• _Material provided_:
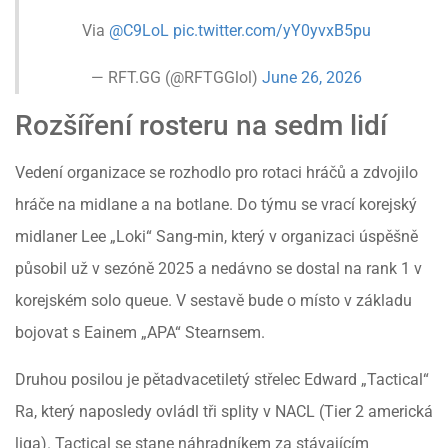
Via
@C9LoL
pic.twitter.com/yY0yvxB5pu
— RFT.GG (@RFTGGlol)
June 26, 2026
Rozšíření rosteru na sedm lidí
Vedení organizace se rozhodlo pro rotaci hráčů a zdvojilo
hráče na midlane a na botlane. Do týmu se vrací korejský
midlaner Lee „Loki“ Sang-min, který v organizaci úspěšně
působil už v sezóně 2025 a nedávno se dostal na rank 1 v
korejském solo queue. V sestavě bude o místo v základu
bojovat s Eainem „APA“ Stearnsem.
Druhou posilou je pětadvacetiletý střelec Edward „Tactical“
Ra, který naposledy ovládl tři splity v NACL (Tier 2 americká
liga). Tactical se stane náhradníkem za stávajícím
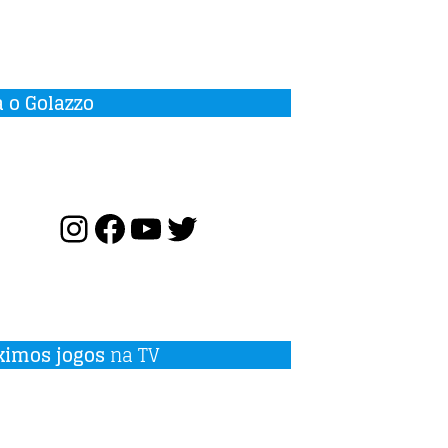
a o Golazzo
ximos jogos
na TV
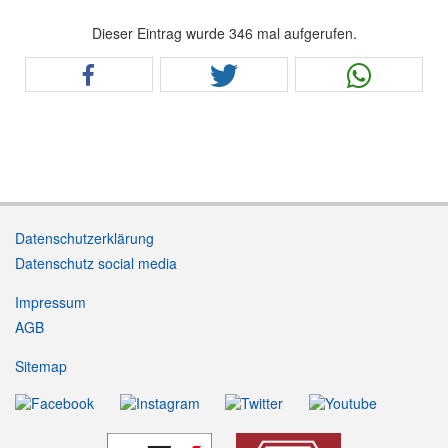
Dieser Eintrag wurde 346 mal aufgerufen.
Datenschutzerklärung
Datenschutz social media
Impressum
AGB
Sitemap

==

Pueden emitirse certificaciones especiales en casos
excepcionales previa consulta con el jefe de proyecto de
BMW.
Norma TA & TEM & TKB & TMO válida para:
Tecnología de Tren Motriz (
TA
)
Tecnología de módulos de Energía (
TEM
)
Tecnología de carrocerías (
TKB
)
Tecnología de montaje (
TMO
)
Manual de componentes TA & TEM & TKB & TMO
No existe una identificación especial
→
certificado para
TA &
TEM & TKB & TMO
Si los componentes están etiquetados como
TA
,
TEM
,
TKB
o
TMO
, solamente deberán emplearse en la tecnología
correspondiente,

* * *

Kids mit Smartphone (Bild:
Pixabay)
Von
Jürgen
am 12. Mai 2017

• _Assignment_: Pull each line that includes the word "Tactical" out of the material above.

• _Problem solution_:
Druhou posilou je pětadvacetiletý střelec Edward „Tactical“
liga). Tactical se stane náhradníkem za stávajícím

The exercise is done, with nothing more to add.